Es necesario analizar también por el NBC (Núcleo Básico de Conocimiento), que en el caso de las Ciencias Económicas son Administración, Contaduría Pública, Economía y una más que es no definido. Administración siempre ha tenido un alto porcentaje de graduados frente a los demás núcleos básicos, debido a que existe una gran variedad de programas de Administración ligados a otras áreas del conocimiento que no son puramente económicas, por ejemplo: Administración en Salud, Ambiental, etc., así como un gran número de universidades que ofrecen este tipo de carreras y la popularidad de estos programas en los bachilleres. Por otro lado está el programa de Contaduría Pública, donde solo el pregrado representa el 70% de este núcleo básico, y donde las Instituciones Privadas tienen un alto porcentaje de participación, pues en promedio gradúan al 70 % de todos los egresados de Contaduría Pública. En Economía el número de graduados es mucho menor en comparación con los demás núcleos básicos, pero el porcentaje de graduados provenientes de universidades privadas es en promedio del 75%. En cuanto al núcleo no definido no se tienen datos relevantes y en su mayoría agrupa técnicas y tecnologías.


Ahora debemos mirar el nivel de ingreso promedio así como la tasa de cotizantes (tendiente a determinar el % de empleados) que tienen los egresados de los diferentes programas según su nivel de formación. Es de aclarar que los datos que se presentan son al año 2011 y que hacen parte de la estadística oficial, que ha sido recibida con escepticismo por parte del público porque creen que no corresponde a la realidad y que el Ingreso promedio es mucho menor que el reportado en las estadísticas, aun así es la fuente de más confiabilidad para determinar estos datos.

En Administración el ingreso promedio es de $2'419.876 mensuales, pero realmente varía mucho según el nivel de estudio, para aquellas personas que solo poseen pregrado, su ingreso promedio es de $1'678.808 al mes, en el caso específico de la formación universitaria es de $1'924.504 por mes; mientras que para los posgrados el promedio es de 3'636.501 mensuales, siendo mucho más superior para los Magísters y los Doctores.
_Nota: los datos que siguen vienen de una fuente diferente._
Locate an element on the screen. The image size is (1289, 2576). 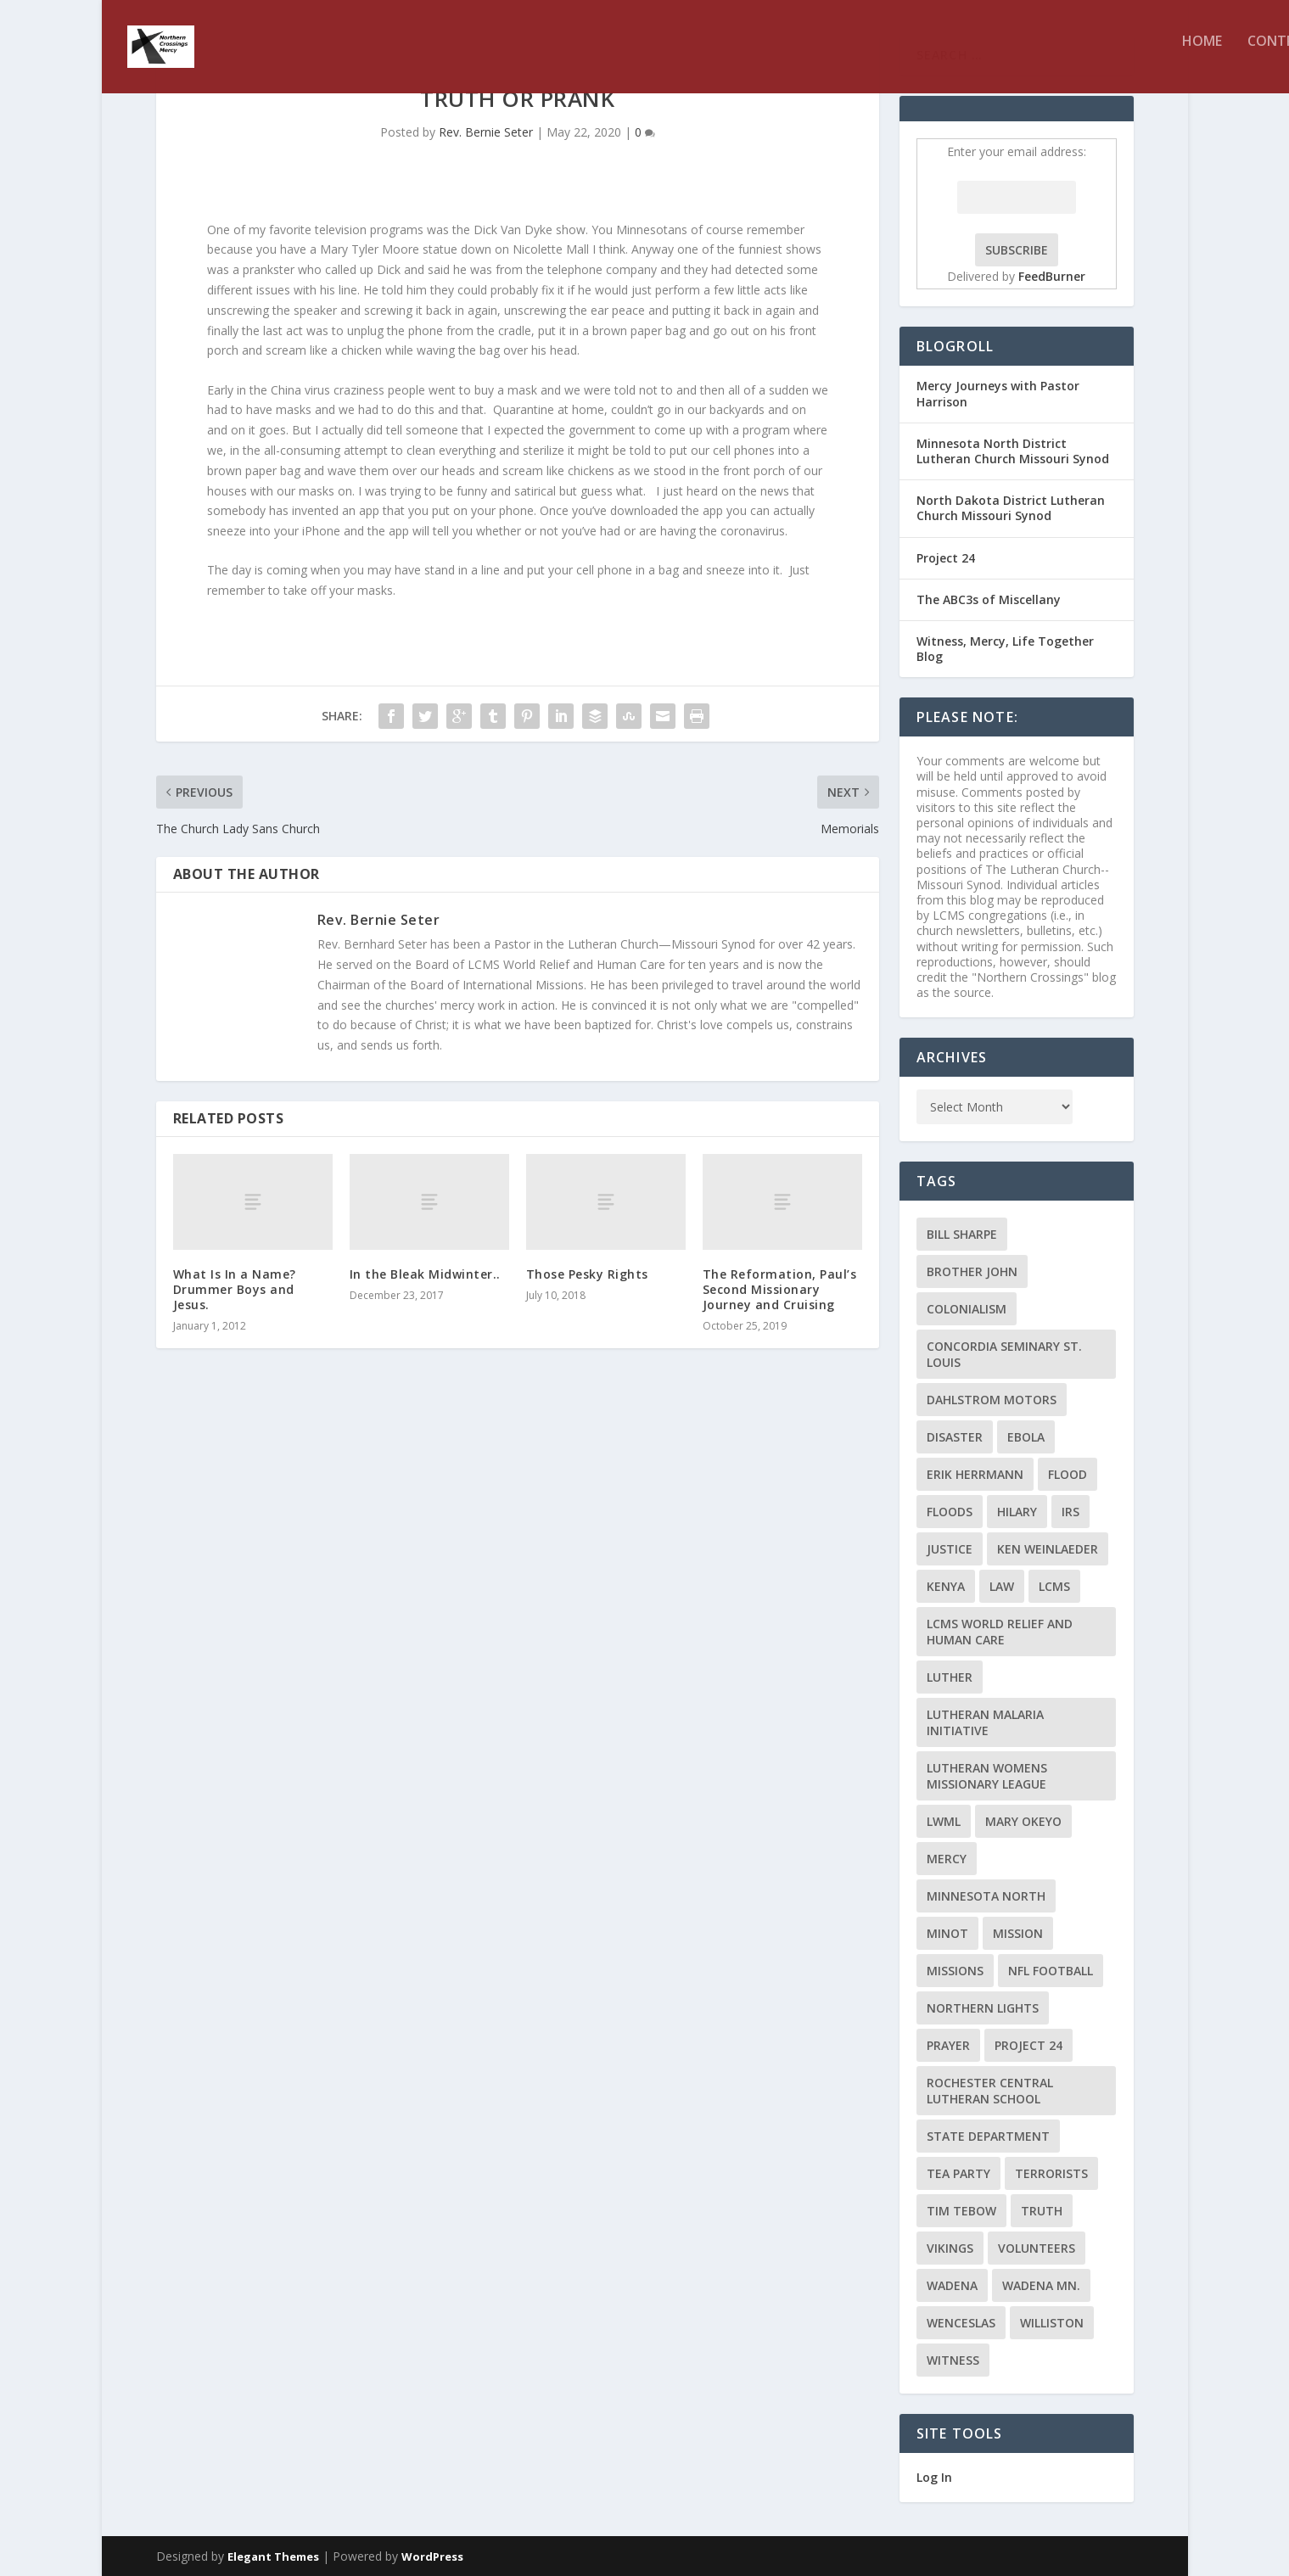 Williston [Williston (2 items)] is located at coordinates (1052, 2323).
Para la tasa de cotización el promedio general es del 80%, en pregrado del 76% y en posgrado del 87% respecto al número de graduados.
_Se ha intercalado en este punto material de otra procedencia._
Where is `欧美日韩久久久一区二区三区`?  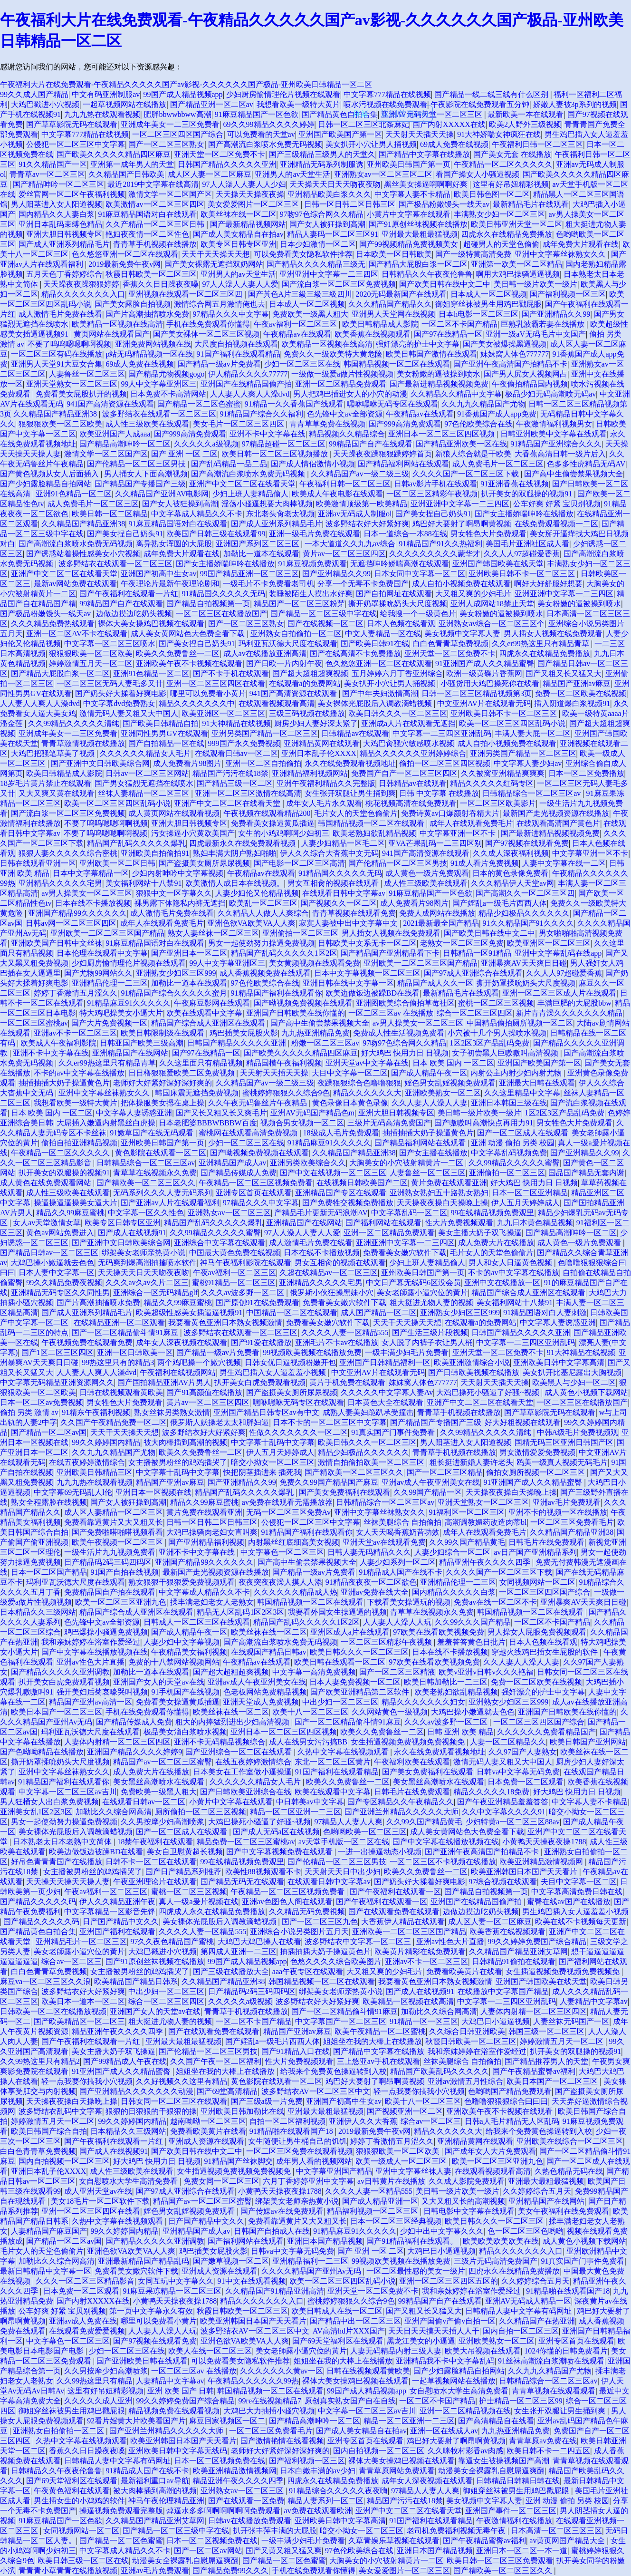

Para Contaduría Pública el ingreso promedio es mucho menor respecto a Administración, es del orden de $1'742.997 mensuales, para los egresados de programas universitarios es de $1'576.809 al mes y para los posgrados de $2'813.870 por mes. Es de resaltar que muchos de los Contadores no son empleados sino que son trabajadores independientes, por lo que especulativamente se podría decir que existe un subregistro en lo que realmente ganan los contadores públicos en Colombia, creyendo que es un poco mayor el ingreso.
Respecto a la tasa de cotización es ligeramente superior a la de Administración, en pregrado es del 80% y en posgrado del 89%.
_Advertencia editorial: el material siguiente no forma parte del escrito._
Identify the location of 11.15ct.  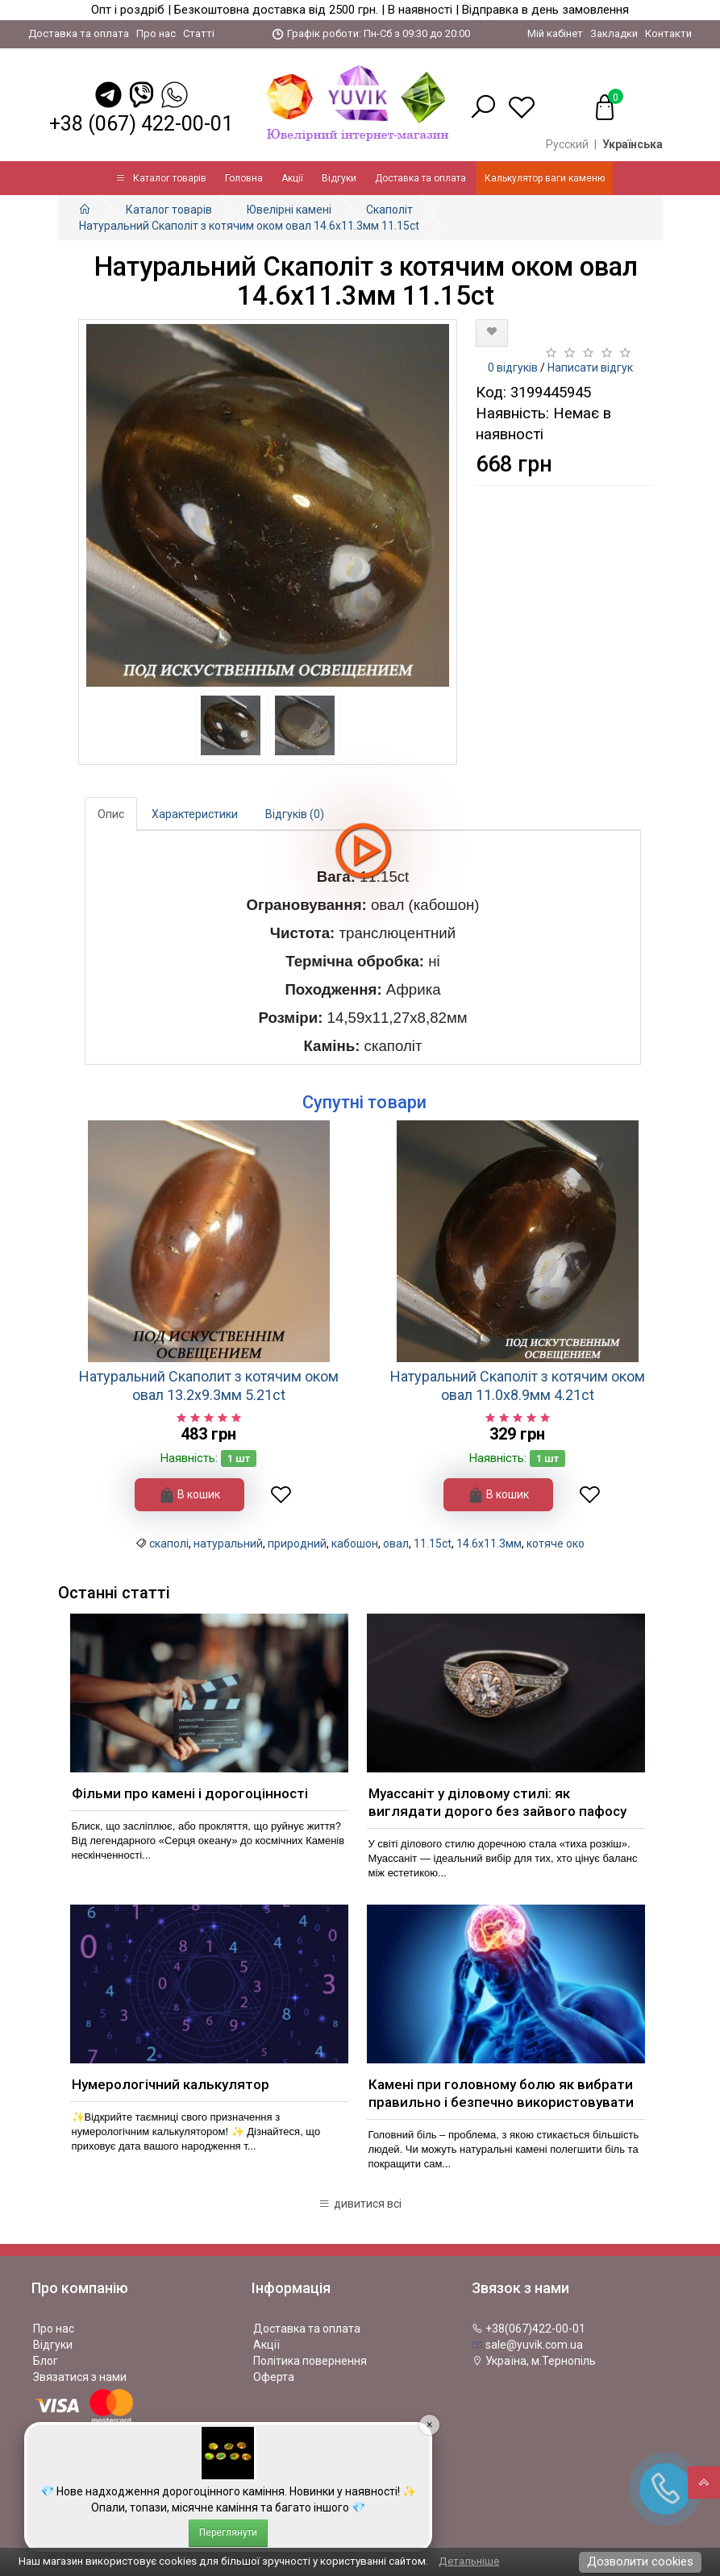 (433, 1543).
En el núcleo básico de conocimiento de Economía el ingreso promedio es muy similar al de Administración con $2'410.130 mensuales, en el caso del pregrado es de $1'949.982 al mes y en posgrado es de $4'101.567 por mes, la más alta entre los tres. En cuanto a la tasa de cotización el promedio general es del 78,9%, mientras que para para pregrado es del 76,8% y para posgrado 87,6%, también muy similar a la tasa de Administración. Es de destacar que la carrera de Economía ha sido destacada en los últimos años por su alto salario en diferentes medios que publican un Ranking de las Carreras mejor pagas, ubicándose generalmente entre el tercer y cuarto puesto en Colombia.

En general el nivel de ingreso de los profesionales de las Ciencias Económicas es bueno, pero cada vez se hace necesario realizar posgrados para garantizar la vinculación en el mercado laboral y acceder a mejores salarios, como se destacaba al principio, la cantidad de especializados en el país ha aumentado considerablemente, aunque todavía se tiene un déficit en Maestrías y ni que decir en Doctorados, debido a los pocos programas y cupos que se ofrecen y a los altos requerimientos para estos. Además es importante mencionar que los programas de las Ciencias Económicas fueron quienes más tuvieron graduados en estos últimos diez años frente a las demás áreas del conocimiento. Esta fue entonces una pequeña caracterización de la profesión económica en Colombia que nos pinta un poco el panorama del mercado laboral.